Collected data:
· · · ·

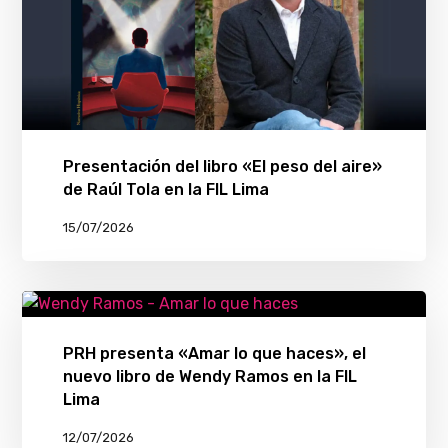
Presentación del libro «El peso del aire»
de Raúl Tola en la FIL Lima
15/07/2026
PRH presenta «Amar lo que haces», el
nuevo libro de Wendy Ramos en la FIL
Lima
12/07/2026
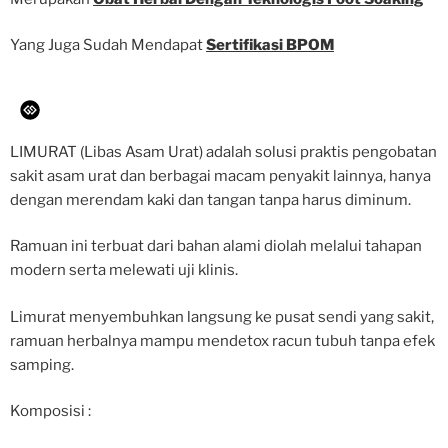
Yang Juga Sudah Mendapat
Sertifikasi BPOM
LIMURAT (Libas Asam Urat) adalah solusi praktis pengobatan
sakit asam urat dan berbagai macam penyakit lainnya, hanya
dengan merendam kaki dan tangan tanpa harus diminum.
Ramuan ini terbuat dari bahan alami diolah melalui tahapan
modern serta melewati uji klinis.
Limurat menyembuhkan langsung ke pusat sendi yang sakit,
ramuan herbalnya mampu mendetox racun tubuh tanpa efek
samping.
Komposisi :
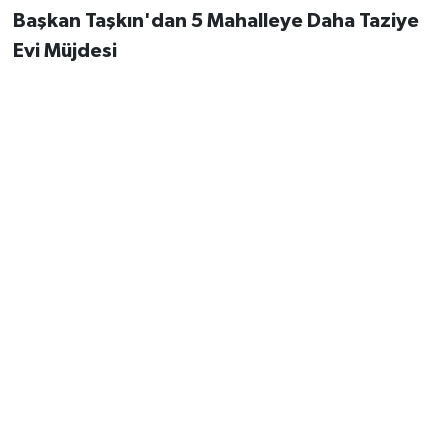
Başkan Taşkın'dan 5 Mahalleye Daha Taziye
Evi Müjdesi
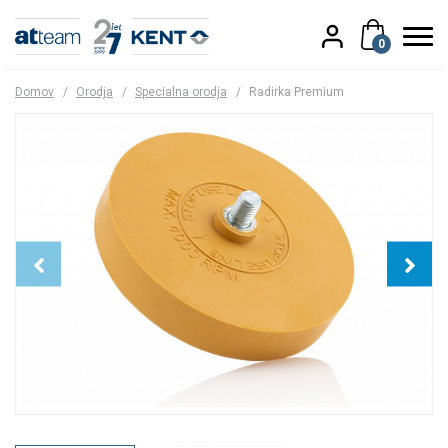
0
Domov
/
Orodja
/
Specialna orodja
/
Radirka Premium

· · · ·

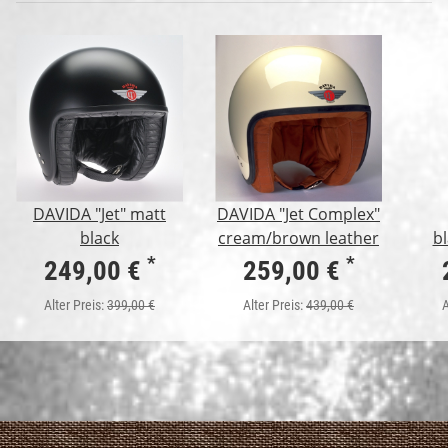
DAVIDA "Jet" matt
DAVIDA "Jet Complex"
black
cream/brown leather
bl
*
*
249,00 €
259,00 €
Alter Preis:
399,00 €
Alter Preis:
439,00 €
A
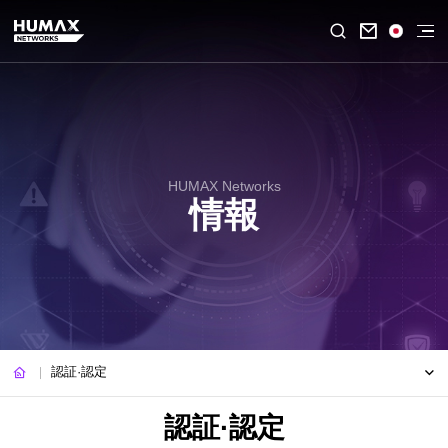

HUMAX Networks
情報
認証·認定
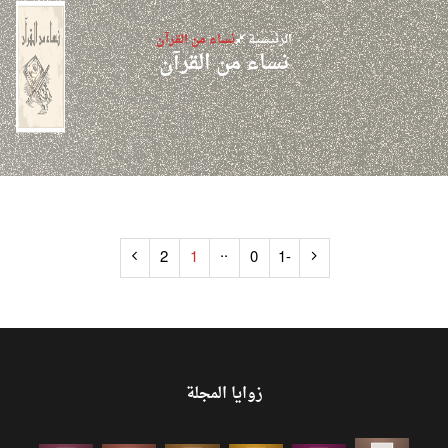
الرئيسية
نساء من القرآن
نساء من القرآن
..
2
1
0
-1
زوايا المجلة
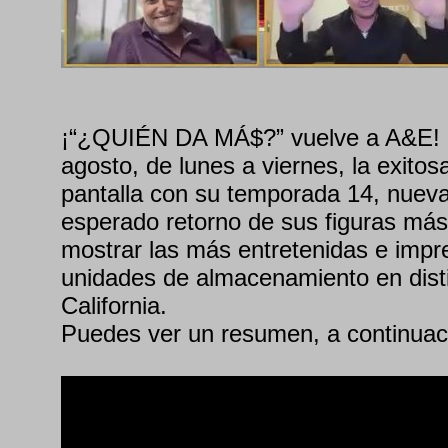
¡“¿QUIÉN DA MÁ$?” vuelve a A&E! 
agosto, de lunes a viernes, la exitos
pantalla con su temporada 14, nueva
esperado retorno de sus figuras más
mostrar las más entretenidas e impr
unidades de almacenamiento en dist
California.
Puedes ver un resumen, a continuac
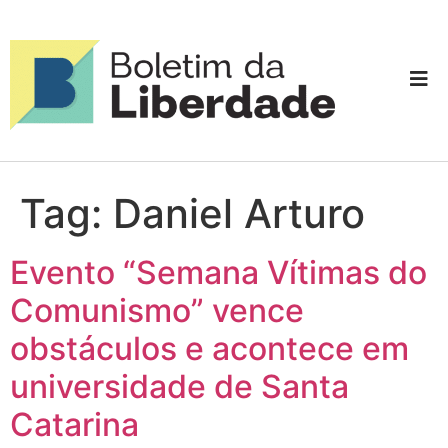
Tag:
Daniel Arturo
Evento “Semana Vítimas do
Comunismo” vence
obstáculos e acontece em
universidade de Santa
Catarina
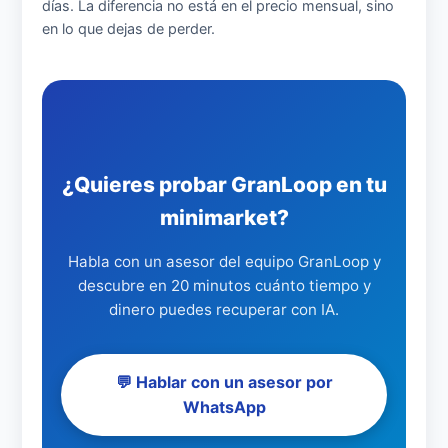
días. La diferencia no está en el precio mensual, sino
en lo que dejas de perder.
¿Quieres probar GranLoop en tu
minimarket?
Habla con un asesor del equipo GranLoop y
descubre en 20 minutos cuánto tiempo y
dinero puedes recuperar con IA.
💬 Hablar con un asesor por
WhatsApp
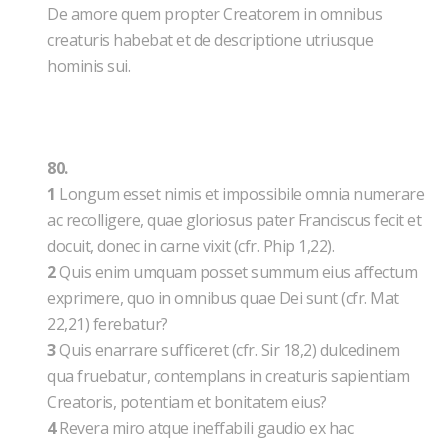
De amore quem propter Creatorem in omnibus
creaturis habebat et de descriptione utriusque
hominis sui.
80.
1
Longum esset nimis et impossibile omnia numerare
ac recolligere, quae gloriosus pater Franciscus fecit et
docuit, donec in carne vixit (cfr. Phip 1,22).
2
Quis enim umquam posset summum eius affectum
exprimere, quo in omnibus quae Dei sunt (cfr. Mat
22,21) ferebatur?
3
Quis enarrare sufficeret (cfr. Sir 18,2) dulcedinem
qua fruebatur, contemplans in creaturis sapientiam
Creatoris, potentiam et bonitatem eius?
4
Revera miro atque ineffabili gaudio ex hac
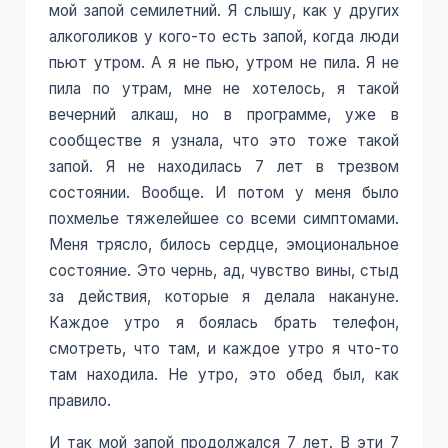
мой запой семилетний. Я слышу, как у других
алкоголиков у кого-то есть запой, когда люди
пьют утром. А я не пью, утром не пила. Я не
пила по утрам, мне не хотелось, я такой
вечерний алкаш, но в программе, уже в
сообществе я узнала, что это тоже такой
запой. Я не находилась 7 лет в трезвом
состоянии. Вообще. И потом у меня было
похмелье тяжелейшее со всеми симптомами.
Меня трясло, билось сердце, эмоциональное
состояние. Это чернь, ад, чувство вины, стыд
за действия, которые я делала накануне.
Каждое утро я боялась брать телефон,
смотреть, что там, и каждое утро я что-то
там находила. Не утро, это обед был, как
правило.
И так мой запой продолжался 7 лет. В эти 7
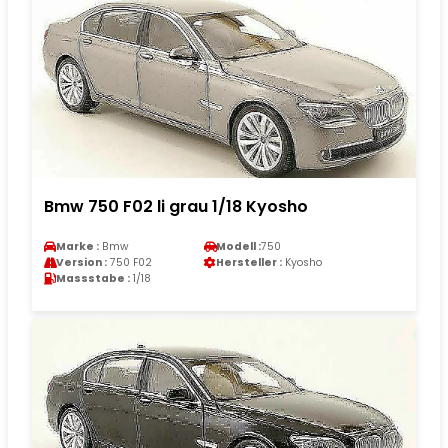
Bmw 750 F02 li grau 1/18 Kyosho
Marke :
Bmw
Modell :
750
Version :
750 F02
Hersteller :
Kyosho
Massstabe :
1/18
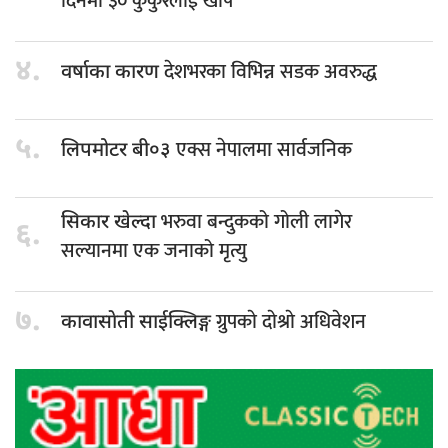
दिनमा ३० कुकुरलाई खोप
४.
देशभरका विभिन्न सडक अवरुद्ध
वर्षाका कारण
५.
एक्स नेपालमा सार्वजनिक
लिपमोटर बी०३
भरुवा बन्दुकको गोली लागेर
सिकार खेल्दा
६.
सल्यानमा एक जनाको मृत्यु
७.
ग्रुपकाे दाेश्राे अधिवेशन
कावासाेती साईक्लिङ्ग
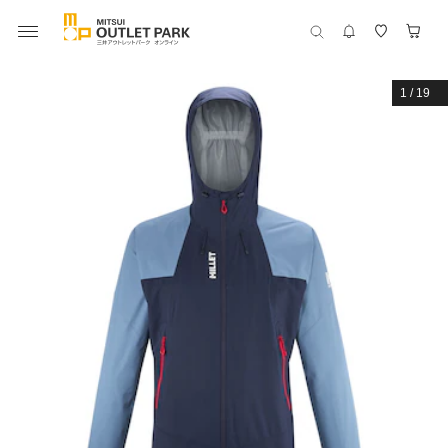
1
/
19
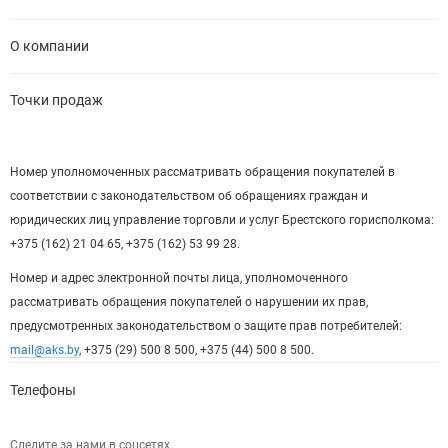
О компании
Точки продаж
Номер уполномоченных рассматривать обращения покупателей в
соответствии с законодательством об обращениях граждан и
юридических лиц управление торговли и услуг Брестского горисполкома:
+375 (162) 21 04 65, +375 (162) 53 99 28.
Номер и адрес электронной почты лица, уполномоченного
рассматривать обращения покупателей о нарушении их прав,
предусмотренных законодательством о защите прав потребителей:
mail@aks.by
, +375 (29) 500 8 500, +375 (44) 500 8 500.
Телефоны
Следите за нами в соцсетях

· · · ·

**What is required**
Your reply should hold nothing but the lines above, from the one containing "Presentación del libro" to the one containing "Radirka Premium", reproduced exactly minus the pictures.

**Solution**
Presentación del libro «El peso del aire»
de Raúl Tola en la FIL Lima
15/07/2026
PRH presenta «Amar lo que haces», el
nuevo libro de Wendy Ramos en la FIL
Lima
12/07/2026
Yang Juga Sudah Mendapat
Sertifikasi BPOM
LIMURAT (Libas Asam Urat) adalah solusi praktis pengobatan
sakit asam urat dan berbagai macam penyakit lainnya, hanya
dengan merendam kaki dan tangan tanpa harus diminum.
Ramuan ini terbuat dari bahan alami diolah melalui tahapan
modern serta melewati uji klinis.
Limurat menyembuhkan langsung ke pusat sendi yang sakit,
ramuan herbalnya mampu mendetox racun tubuh tanpa efek
samping.
Komposisi :
Başkan Taşkın'dan 5 Mahalleye Daha Taziye
Evi Müjdesi
0
Domov
/
Orodja
/
Specialna orodja
/
Radirka Premium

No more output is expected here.